The entries below should appear again in your reply, word for word.

━━━━━━━━━━━━━━━━

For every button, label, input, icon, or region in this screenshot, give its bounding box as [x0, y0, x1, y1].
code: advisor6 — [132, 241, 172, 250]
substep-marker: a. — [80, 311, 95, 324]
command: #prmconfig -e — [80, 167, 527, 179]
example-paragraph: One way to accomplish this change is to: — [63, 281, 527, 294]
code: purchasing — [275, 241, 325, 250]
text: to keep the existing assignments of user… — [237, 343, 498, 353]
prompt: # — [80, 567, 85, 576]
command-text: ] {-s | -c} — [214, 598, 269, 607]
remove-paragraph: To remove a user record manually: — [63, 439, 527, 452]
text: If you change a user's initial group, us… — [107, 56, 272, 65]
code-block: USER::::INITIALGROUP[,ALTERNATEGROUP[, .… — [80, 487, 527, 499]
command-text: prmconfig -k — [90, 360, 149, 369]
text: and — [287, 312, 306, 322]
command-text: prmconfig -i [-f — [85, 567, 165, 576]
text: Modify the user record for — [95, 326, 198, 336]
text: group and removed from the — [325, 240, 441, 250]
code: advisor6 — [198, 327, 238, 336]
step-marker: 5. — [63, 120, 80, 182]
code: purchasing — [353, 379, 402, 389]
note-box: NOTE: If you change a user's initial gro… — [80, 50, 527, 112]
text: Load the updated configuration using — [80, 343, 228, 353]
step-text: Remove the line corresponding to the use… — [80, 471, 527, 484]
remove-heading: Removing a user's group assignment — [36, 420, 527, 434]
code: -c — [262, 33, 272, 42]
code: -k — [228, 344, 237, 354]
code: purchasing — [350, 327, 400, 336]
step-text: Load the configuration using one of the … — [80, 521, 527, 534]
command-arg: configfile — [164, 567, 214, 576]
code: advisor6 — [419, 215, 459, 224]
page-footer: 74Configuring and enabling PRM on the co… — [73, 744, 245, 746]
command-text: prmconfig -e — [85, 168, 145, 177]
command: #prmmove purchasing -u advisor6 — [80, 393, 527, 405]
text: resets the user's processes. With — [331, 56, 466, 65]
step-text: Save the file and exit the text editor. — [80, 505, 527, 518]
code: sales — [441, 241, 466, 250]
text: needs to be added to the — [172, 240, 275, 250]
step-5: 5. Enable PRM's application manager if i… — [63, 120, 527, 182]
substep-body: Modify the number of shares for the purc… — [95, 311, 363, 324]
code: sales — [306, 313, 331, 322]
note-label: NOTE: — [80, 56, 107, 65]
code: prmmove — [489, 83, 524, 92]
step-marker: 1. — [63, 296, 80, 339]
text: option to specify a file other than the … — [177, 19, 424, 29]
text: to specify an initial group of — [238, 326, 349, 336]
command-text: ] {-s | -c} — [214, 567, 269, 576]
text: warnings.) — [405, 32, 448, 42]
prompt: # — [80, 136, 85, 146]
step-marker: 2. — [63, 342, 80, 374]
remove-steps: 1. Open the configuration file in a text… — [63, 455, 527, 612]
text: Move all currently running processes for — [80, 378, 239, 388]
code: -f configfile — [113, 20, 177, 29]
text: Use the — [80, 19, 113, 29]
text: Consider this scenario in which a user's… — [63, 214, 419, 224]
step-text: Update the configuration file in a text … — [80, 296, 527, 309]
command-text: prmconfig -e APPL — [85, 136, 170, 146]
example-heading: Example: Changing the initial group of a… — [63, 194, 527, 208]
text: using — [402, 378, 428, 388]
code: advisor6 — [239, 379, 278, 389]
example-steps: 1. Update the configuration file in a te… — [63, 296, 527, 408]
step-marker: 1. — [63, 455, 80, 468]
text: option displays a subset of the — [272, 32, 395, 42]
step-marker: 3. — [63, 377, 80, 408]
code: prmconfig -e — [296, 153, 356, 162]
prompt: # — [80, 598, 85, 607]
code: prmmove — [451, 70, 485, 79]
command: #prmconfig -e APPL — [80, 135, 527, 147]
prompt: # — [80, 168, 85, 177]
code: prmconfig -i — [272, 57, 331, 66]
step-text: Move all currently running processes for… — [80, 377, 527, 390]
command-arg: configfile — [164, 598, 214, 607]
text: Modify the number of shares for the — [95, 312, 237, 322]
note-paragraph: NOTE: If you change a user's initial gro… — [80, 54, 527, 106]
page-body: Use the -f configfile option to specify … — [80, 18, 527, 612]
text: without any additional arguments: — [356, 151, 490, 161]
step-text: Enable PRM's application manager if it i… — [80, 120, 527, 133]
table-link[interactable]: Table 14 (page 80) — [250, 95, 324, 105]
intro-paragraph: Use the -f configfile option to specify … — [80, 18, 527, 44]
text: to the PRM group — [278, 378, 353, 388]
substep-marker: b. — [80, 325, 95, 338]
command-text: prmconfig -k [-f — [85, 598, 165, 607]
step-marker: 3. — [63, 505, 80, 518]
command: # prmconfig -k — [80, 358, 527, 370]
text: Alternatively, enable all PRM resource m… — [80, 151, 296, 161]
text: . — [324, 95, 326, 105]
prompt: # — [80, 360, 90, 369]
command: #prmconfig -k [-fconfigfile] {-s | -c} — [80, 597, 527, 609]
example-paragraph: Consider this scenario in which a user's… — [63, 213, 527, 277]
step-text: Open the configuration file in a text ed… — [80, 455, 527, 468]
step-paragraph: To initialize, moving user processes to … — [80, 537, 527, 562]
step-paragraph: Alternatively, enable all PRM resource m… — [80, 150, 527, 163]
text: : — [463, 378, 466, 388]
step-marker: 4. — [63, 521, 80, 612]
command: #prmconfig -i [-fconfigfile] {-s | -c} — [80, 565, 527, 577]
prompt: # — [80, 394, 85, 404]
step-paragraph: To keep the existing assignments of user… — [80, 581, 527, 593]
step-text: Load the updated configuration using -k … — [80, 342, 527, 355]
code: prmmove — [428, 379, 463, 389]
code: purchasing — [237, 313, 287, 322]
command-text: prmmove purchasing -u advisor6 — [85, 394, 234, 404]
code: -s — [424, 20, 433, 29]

━━━━━━━━━━━━━━━━

SOLUTION FOR THIS EXERCISE:
For every button, label, input, icon, or region in this screenshot, give its bounding box as [x0, y0, x1, y1].
code: advisor6 — [132, 241, 172, 250]
substep-marker: a. — [80, 311, 95, 324]
command: #prmconfig -e — [80, 167, 527, 179]
example-paragraph: One way to accomplish this change is to: — [63, 281, 527, 294]
code: purchasing — [275, 241, 325, 250]
text: to keep the existing assignments of user… — [237, 343, 498, 353]
prompt: # — [80, 567, 85, 576]
command-text: ] {-s | -c} — [214, 598, 269, 607]
remove-paragraph: To remove a user record manually: — [63, 439, 527, 452]
text: If you change a user's initial group, us… — [107, 56, 272, 65]
code-block: USER::::INITIALGROUP[,ALTERNATEGROUP[, .… — [80, 487, 527, 499]
command-text: prmconfig -k — [90, 360, 149, 369]
text: and — [287, 312, 306, 322]
command-text: prmconfig -i [-f — [85, 567, 165, 576]
text: Modify the user record for — [95, 326, 198, 336]
text: group and removed from the — [325, 240, 441, 250]
code: advisor6 — [198, 327, 238, 336]
step-marker: 5. — [63, 120, 80, 182]
code: purchasing — [353, 379, 402, 389]
note-box: NOTE: If you change a user's initial gro… — [80, 50, 527, 112]
text: Load the updated configuration using — [80, 343, 228, 353]
step-text: Remove the line corresponding to the use… — [80, 471, 527, 484]
remove-heading: Removing a user's group assignment — [36, 420, 527, 434]
code: -c — [262, 33, 272, 42]
code: -k — [228, 344, 237, 354]
code: purchasing — [350, 327, 400, 336]
step-text: Load the configuration using one of the … — [80, 521, 527, 534]
command-arg: configfile — [164, 567, 214, 576]
code: advisor6 — [419, 215, 459, 224]
page-footer: 74Configuring and enabling PRM on the co… — [73, 744, 245, 746]
command-text: prmconfig -e — [85, 168, 145, 177]
command: #prmmove purchasing -u advisor6 — [80, 393, 527, 405]
text: resets the user's processes. With — [331, 56, 466, 65]
step-text: Save the file and exit the text editor. — [80, 505, 527, 518]
code: sales — [441, 241, 466, 250]
text: needs to be added to the — [172, 240, 275, 250]
step-5: 5. Enable PRM's application manager if i… — [63, 120, 527, 182]
substep-body: Modify the number of shares for the purc… — [95, 311, 363, 324]
code: sales — [306, 313, 331, 322]
note-label: NOTE: — [80, 56, 107, 65]
code: prmmove — [489, 83, 524, 92]
step-marker: 1. — [63, 296, 80, 339]
text: option to specify a file other than the … — [177, 19, 424, 29]
text: to specify an initial group of — [238, 326, 349, 336]
command-text: ] {-s | -c} — [214, 567, 269, 576]
text: warnings.) — [405, 32, 448, 42]
prompt: # — [80, 136, 85, 146]
step-marker: 2. — [63, 342, 80, 374]
remove-steps: 1. Open the configuration file in a text… — [63, 455, 527, 612]
text: Move all currently running processes for — [80, 378, 239, 388]
code: -f configfile — [113, 20, 177, 29]
text: Use the — [80, 19, 113, 29]
text: Consider this scenario in which a user's… — [63, 214, 419, 224]
step-text: Update the configuration file in a text … — [80, 296, 527, 309]
command-text: prmconfig -e APPL — [85, 136, 170, 146]
example-heading: Example: Changing the initial group of a… — [63, 194, 527, 208]
text: using — [402, 378, 428, 388]
code: advisor6 — [239, 379, 278, 389]
example-steps: 1. Update the configuration file in a te… — [63, 296, 527, 408]
step-marker: 1. — [63, 455, 80, 468]
text: option displays a subset of the — [272, 32, 395, 42]
step-marker: 3. — [63, 377, 80, 408]
code: prmconfig -e — [296, 153, 356, 162]
prompt: # — [80, 598, 85, 607]
code: prmmove — [451, 70, 485, 79]
command: #prmconfig -e APPL — [80, 135, 527, 147]
prompt: # — [80, 168, 85, 177]
code: prmconfig -i — [272, 57, 331, 66]
step-text: Move all currently running processes for… — [80, 377, 527, 390]
command-arg: configfile — [164, 598, 214, 607]
text: Modify the number of shares for the — [95, 312, 237, 322]
note-paragraph: NOTE: If you change a user's initial gro… — [80, 54, 527, 106]
page-body: Use the -f configfile option to specify … — [80, 18, 527, 612]
text: without any additional arguments: — [356, 151, 490, 161]
step-text: Enable PRM's application manager if it i… — [80, 120, 527, 133]
table-link[interactable]: Table 14 (page 80) — [250, 95, 324, 105]
intro-paragraph: Use the -f configfile option to specify … — [80, 18, 527, 44]
text: to the PRM group — [278, 378, 353, 388]
substep-marker: b. — [80, 325, 95, 338]
command-text: prmconfig -k [-f — [85, 598, 165, 607]
step-marker: 3. — [63, 505, 80, 518]
command: # prmconfig -k — [80, 358, 527, 370]
text: Alternatively, enable all PRM resource m… — [80, 151, 296, 161]
text: . — [324, 95, 326, 105]
prompt: # — [80, 360, 90, 369]
command: #prmconfig -k [-fconfigfile] {-s | -c} — [80, 597, 527, 609]
example-paragraph: Consider this scenario in which a user's… — [63, 213, 527, 277]
step-text: Open the configuration file in a text ed… — [80, 455, 527, 468]
step-paragraph: To initialize, moving user processes to … — [80, 537, 527, 562]
step-paragraph: Alternatively, enable all PRM resource m… — [80, 150, 527, 163]
text: : — [463, 378, 466, 388]
step-marker: 4. — [63, 521, 80, 612]
command: #prmconfig -i [-fconfigfile] {-s | -c} — [80, 565, 527, 577]
prompt: # — [80, 394, 85, 404]
step-paragraph: To keep the existing assignments of user… — [80, 581, 527, 593]
step-text: Load the updated configuration using -k … — [80, 342, 527, 355]
code: prmmove — [428, 379, 463, 389]
code: purchasing — [237, 313, 287, 322]
command-text: prmmove purchasing -u advisor6 — [85, 394, 234, 404]
code: -s — [424, 20, 433, 29]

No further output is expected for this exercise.